Una terra migliore grazie ad imprese migliori


Una “terra nostra” migliore anche grazie ad imprese e mercati migliori?

Scommessa irrealizzabile o realtà?

Le imprese, e l’economia più in generale, sono spesso annoverate tra i responsabili dei mali ambientali che negli ultimi decenni stanno affliggendo il nostro pianeta. Tutti ricordano i noti quadri raffiguranti le prime imprese dopo la rivoluzione industriale: cieli grigi, strade sporche, città tetre e fumi plumbei che dominano l’aria. Per decenni, in seguito, le imprese hanno attraversato una fase in cui negavano i cambiamenti climatici in atto e il loro coinvolgimento in possibili fenomeni di riscaldamento globale. Tutto ciò ha infiammato l’opinione pubblica ambientalista contro le grandi aziende.

Tuttavia, una crescente complessità delle dinamiche competitive inter-aziendali e un rapporto di facciata sempre più critico tra le imprese e la popolazione hanno portato le aziende a cambiare il modello di gestione d’impresa, facendo così nascere nuove branche del managing, integrando sempre di più le questioni sociali e ambientali causa di conflitto. Ma andiamo con ordine.

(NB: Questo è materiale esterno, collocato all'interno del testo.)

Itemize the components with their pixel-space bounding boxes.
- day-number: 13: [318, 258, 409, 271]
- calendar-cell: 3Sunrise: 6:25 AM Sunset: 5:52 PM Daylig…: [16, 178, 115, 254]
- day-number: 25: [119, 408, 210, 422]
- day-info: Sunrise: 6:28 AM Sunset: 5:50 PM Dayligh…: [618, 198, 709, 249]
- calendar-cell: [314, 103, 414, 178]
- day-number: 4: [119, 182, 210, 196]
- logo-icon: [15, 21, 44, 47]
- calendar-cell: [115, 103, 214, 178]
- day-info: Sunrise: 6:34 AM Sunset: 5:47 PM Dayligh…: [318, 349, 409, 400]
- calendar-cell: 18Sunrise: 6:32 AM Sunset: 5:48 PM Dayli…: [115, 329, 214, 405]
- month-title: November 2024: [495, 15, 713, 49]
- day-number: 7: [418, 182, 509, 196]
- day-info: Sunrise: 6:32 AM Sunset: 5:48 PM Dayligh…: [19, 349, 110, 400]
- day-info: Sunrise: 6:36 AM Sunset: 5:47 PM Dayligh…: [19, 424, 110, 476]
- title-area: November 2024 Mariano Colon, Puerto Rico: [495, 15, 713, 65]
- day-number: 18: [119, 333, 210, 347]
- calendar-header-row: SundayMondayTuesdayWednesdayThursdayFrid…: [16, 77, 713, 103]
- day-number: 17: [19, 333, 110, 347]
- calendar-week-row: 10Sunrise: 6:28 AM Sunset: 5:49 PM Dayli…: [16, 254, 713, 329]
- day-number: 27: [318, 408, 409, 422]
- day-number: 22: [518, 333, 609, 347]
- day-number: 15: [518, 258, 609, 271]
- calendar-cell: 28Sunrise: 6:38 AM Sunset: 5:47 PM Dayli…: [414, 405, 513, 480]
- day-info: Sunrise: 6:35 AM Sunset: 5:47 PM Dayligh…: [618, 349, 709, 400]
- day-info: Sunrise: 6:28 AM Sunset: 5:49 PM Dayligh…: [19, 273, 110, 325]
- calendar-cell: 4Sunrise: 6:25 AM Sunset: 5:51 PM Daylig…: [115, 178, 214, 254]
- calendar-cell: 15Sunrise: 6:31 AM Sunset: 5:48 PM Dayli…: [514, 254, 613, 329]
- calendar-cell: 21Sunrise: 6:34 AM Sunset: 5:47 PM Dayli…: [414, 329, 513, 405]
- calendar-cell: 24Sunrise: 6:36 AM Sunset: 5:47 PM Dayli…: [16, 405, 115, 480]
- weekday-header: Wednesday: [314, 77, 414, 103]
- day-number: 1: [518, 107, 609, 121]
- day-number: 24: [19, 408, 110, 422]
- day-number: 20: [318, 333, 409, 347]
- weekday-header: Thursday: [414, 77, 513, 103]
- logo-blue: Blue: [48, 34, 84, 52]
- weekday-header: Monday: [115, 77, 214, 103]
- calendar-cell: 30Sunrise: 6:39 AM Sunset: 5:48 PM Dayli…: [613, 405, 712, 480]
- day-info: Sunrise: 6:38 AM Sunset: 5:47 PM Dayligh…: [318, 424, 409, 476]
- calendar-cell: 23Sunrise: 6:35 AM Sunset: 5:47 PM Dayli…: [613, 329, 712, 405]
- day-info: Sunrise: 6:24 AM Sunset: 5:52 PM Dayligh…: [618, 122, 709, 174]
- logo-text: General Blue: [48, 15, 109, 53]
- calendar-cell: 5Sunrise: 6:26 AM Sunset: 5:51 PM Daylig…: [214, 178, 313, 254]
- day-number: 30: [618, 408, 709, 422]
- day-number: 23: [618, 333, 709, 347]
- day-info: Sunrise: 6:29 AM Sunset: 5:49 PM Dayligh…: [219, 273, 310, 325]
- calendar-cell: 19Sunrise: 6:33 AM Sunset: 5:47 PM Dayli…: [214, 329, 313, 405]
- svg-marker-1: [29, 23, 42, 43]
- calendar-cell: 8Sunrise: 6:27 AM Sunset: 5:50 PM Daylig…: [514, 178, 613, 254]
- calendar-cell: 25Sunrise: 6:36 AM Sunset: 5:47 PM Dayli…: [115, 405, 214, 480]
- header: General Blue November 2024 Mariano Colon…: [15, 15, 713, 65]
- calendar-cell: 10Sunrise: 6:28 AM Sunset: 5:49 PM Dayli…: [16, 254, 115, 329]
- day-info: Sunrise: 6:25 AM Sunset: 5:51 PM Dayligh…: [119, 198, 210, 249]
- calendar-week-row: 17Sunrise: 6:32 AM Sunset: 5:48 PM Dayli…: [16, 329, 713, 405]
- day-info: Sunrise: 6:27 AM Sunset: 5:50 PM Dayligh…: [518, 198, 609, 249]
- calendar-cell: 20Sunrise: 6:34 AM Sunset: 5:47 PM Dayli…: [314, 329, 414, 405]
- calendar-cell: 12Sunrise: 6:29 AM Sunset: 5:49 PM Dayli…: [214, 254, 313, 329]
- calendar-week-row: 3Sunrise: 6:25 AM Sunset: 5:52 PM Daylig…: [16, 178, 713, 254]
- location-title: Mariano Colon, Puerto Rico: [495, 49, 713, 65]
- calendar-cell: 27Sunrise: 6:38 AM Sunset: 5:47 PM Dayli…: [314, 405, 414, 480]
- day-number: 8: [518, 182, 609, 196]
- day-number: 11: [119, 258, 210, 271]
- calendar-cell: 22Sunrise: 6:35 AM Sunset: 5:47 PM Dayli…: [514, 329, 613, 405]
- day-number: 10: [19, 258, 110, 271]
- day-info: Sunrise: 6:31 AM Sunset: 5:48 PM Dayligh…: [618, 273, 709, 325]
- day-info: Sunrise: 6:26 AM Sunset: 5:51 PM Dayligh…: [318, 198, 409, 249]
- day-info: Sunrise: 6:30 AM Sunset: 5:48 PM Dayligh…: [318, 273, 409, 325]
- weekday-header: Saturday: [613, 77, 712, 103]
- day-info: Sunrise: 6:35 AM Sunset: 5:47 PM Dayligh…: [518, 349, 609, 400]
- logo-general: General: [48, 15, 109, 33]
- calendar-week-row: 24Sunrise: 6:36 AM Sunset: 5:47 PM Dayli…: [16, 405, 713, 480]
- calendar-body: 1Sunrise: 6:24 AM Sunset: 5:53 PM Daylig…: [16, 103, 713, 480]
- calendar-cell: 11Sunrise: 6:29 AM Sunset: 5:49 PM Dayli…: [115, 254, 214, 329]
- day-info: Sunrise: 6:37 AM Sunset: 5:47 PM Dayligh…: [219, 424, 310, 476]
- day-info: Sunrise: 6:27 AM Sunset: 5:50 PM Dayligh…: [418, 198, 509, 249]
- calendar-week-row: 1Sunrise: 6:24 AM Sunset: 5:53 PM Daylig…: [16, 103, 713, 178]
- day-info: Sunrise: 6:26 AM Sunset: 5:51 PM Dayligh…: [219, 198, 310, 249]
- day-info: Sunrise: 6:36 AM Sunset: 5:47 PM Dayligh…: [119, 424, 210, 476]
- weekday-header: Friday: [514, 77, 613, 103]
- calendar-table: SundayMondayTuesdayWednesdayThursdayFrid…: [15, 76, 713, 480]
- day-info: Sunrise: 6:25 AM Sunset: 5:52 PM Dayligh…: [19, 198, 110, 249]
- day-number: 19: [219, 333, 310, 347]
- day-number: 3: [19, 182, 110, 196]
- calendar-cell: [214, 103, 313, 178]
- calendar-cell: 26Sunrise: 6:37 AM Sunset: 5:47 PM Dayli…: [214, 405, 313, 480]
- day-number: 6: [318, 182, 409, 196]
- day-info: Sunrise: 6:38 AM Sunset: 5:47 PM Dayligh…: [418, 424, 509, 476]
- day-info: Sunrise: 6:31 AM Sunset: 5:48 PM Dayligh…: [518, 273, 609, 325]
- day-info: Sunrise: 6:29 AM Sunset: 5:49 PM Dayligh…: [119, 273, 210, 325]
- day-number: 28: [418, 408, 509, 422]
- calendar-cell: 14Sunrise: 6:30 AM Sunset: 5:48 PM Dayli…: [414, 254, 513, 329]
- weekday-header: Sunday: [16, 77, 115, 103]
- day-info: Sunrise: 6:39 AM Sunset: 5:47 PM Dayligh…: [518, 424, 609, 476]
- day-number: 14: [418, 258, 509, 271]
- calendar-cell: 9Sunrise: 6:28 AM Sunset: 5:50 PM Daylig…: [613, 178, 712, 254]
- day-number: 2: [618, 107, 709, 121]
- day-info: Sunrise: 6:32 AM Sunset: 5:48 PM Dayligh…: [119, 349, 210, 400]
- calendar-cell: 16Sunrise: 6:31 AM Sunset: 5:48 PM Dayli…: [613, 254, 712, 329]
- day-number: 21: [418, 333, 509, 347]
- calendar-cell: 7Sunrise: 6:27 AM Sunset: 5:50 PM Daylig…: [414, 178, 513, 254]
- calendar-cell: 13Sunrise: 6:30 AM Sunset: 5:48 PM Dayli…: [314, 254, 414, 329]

Il primo grande stimolo per i mercati per imboccare un sentiero più green è arrivato dal protocollo di Kyoto, steso e sottoscritto nella città giapponese da 180 paesi nel 1997, ma entrato in vigore solo il 16 febbraio 2005. Tramite il protocollo di Kyoto gli stati si impegnavano in una considerevole riduzione delle emissioni di elementi inquinanti, per tentare di frenare il fenomeno del riscaldamento globale, (per informazioni dettagliate cliccare qui). Al trattato si oppose fermamente il movimento Global Climate Coalition, fondato nel 1989, che riteneva che il riscaldamento globale non solo fosse un fenomeno trascurabile, ma che non fosse dovuto alle sostanze che le grandi fabbriche emettevano. Il mondo economico non aveva ancora metabolizzato i cambiamenti in atto e soprattutto non aveva compreso appieno le possibilità economiche che ne derivavano. Tale fenomeno fu quasi isolato, e si arrestò nel 2002 con la chiusura del movimento (maggiori informazioni sul Global Climate Coalition).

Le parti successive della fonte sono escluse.